Dans une décision en faveur des employeurs, la Cour d’appel de la Colombie-Britannique a conclu à la première hypothèse. Elle a estimé qu’une clause de cessation d’emploi qui renvoyait simplement au Code canadien du travail sans affirmer que l’employé recevrait « uniquement » le minimum prévu par la loi était dépourvue d’ambiguïté4.

Les clauses de cessation d’emploi restent difficiles à rédiger de manière adéquate et à appliquer. Compte tenu du contexte en constante évolution entourant les clauses de cessation d’emploi au Canada, les employeurs devraient consulter un conseiller juridique pour rédiger ou réviser les clauses de cessation d’emploi qui figurent dans leurs contrats de travail et envisager de passer en revue leurs modèles de contrat existants pour garantir que les dispositions clés restent applicables. 

Multiplication des interdictions du recours aux travailleurs de remplacement

Une « interdiction du recours aux travailleurs de remplacement » est une législation du travail qui empêche les employeurs d’avoir recours à des travailleurs de remplacement pour effectuer le travail d’unités de négociation pendant que leurs membres participent à une grève ou sont visés par le lock-out.
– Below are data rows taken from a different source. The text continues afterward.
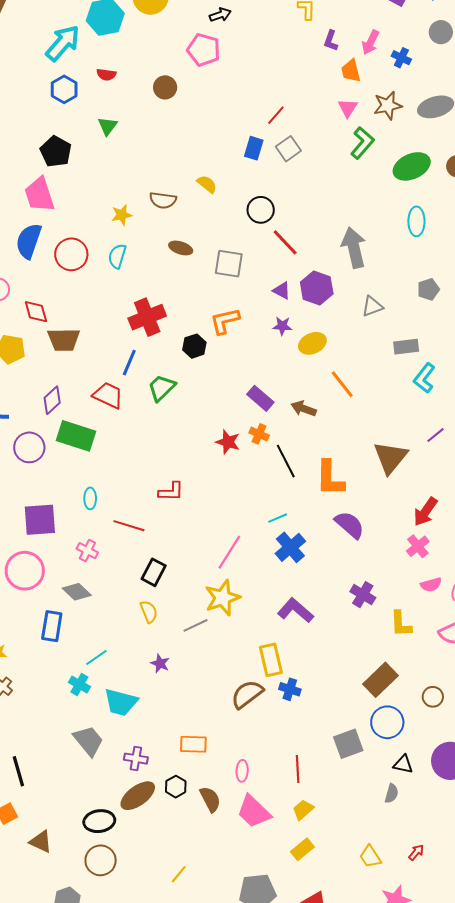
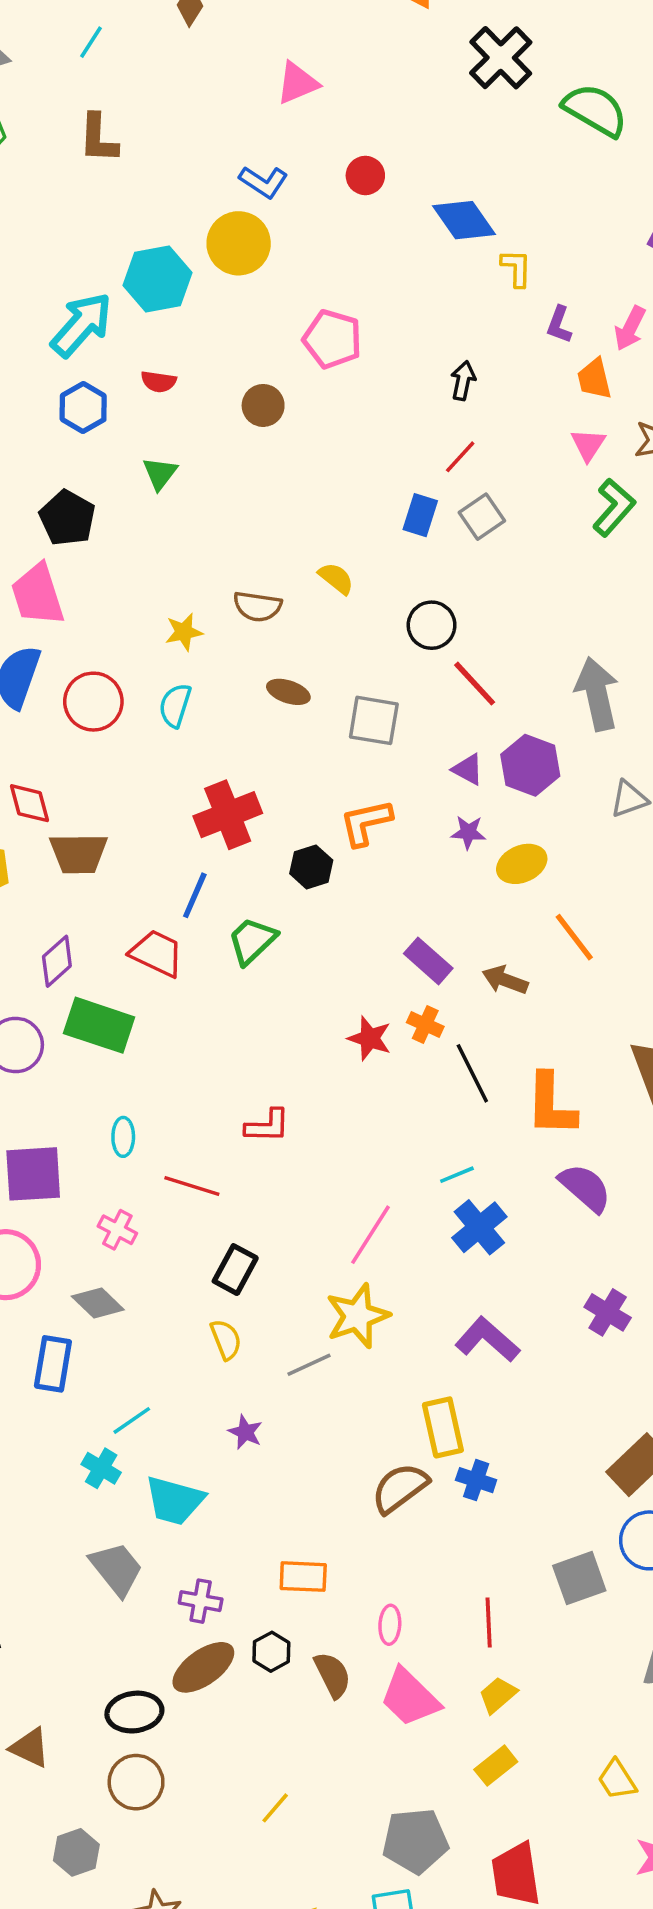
black arrow: (220, 15) -> (463, 381), moved, turned -60

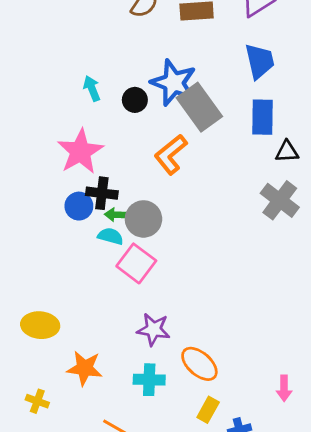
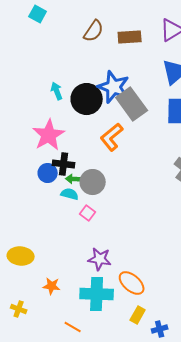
black circle: (135, 100) -> (87, 99), size x1.8
pink square: (136, 263) -> (88, 213), size x0.6
orange star: (85, 368) -> (52, 286), size x0.7
cyan cross: (149, 380) -> (97, 294), size x1.5

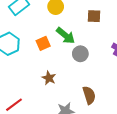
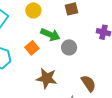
brown star: (49, 78) -> (47, 78), size x1.5

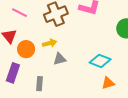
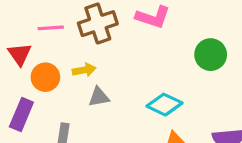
pink line: (19, 13) -> (51, 28), moved, turned -35

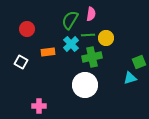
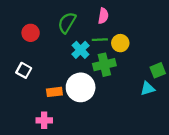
green semicircle: (70, 20) -> (67, 23), moved
orange rectangle: (48, 52) -> (54, 92), moved
white circle: (85, 85) -> (81, 87), moved

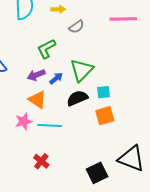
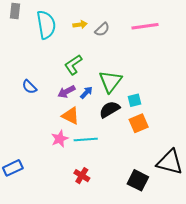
gray semicircle: (77, 27) -> (102, 29), moved
black square: (97, 173) -> (138, 180), turned -30

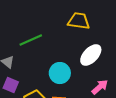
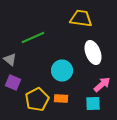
white ellipse: (91, 55) -> (93, 52), turned -65

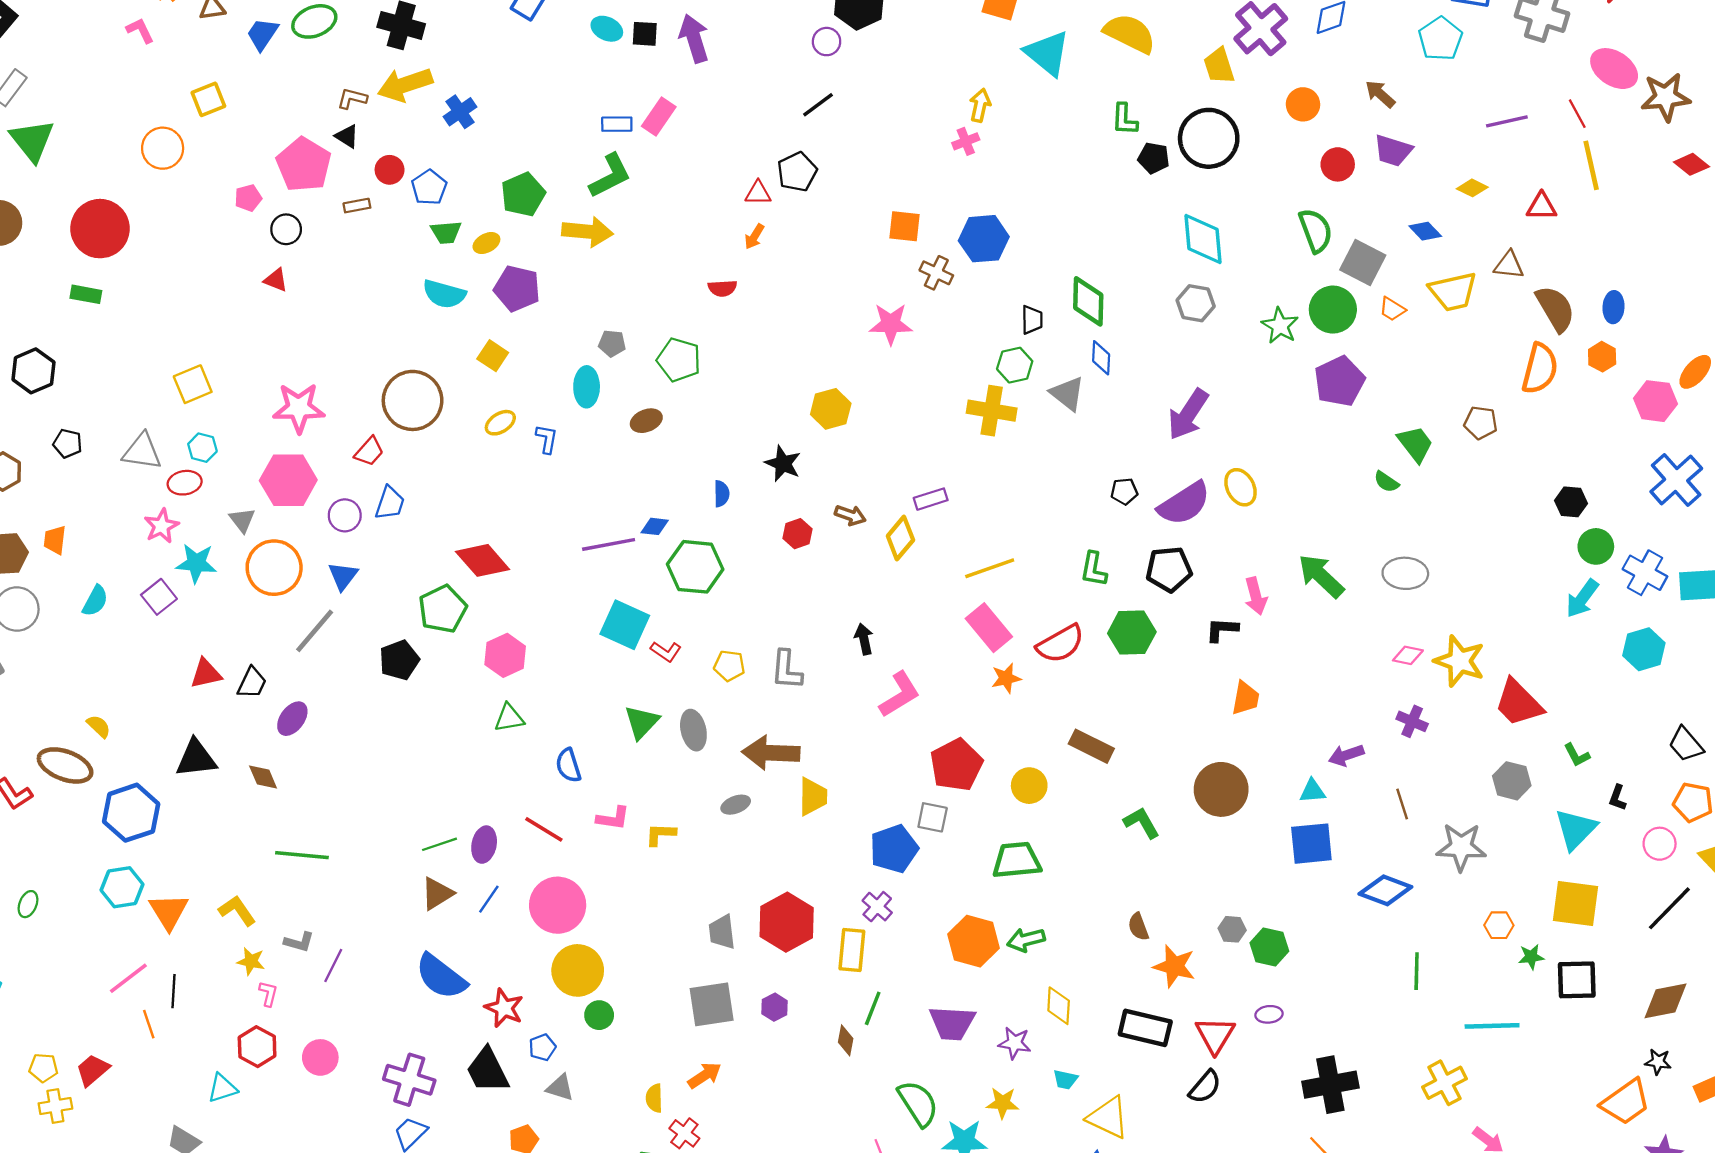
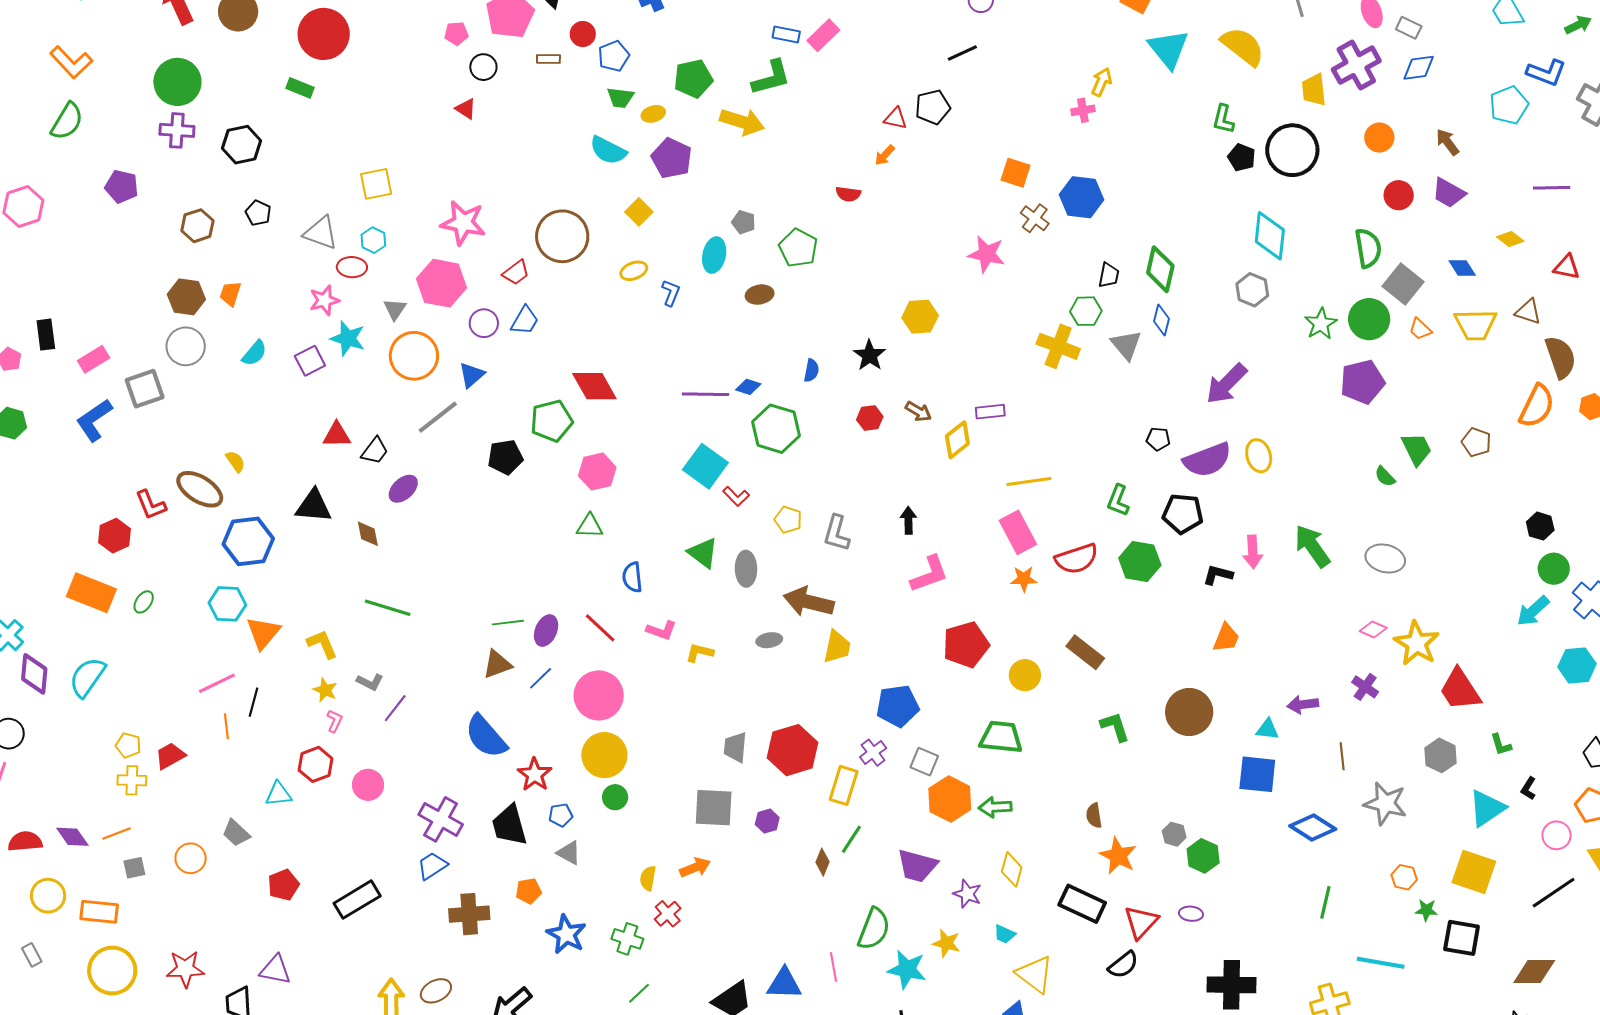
green triangle: (642, 722) -> (703, 553), turned -48
gray square: (933, 817) -> (924, 762), moved
green semicircle: (918, 1103) -> (874, 929), turned 42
Sous réserve d’exceptions limitées, un employeur ne peut pas atténuer les répercussions d’un arrêt de travail sur ses activités en retenant les services de travailleurs de remplacement temporaires.

Pendant plusieurs années, seules les provinces de Québec et de la Colombie-Britannique avaient mis en place des interdictions du recours aux travailleurs de remplacement. En 2024, deux nouveaux territoires en ont adopté :

En plus de ces nouvelles initiatives législatives, un tribunal de la Colombie-Britannique a confirmé que l’interdiction du recours aux travailleurs de remplacement de la province s’appliquait « en dehors de son territoire », en l’occurrence en Alberta et en Ontario, où le travail des travailleurs en grève à Vancouver avait été délocalisé. Il s’agit d’un élargissement considérable de la portée des interdictions du recours aux travailleurs de remplacement et une évolution inquiétante pour les employeurs dont les activités s’étalent sur plusieurs territoires. L’affaire doit être instruite par la Cour d’appel de la Colombie-Britannique le 1er avril 2025. N’hésitez pas à consulter notre actualité intitulée The long reach of British Columbia’s replacement worker ban.

Intervention ministérielle dans les conflits de travail survenant dans les entreprises sous réglementation fédérale

À plusieurs reprises en 2024, le ministre fédéral du Travail est intervenu dans le cadre de conflits de travail en ordonnant au Conseil canadien des relations industrielles de mettre fin aux lock-outs ou grèves au moyen d’un arbitrage final. Ces interventions faisaient suite à des interruptions de travail au sein de ports, de compagnies aériennes, de sociétés ferroviaires et de services de livraison de la poste canadiens. L’article 107 du Code canadien du travail autorise le ministre à ordonner au Conseil de faire tout ce qu’en tant que ministre, il estime de nature « à favoriser la bonne entente dans le monde du travail et à susciter des conditions favorables au règlement des désaccords ou différends qui y surgissent ».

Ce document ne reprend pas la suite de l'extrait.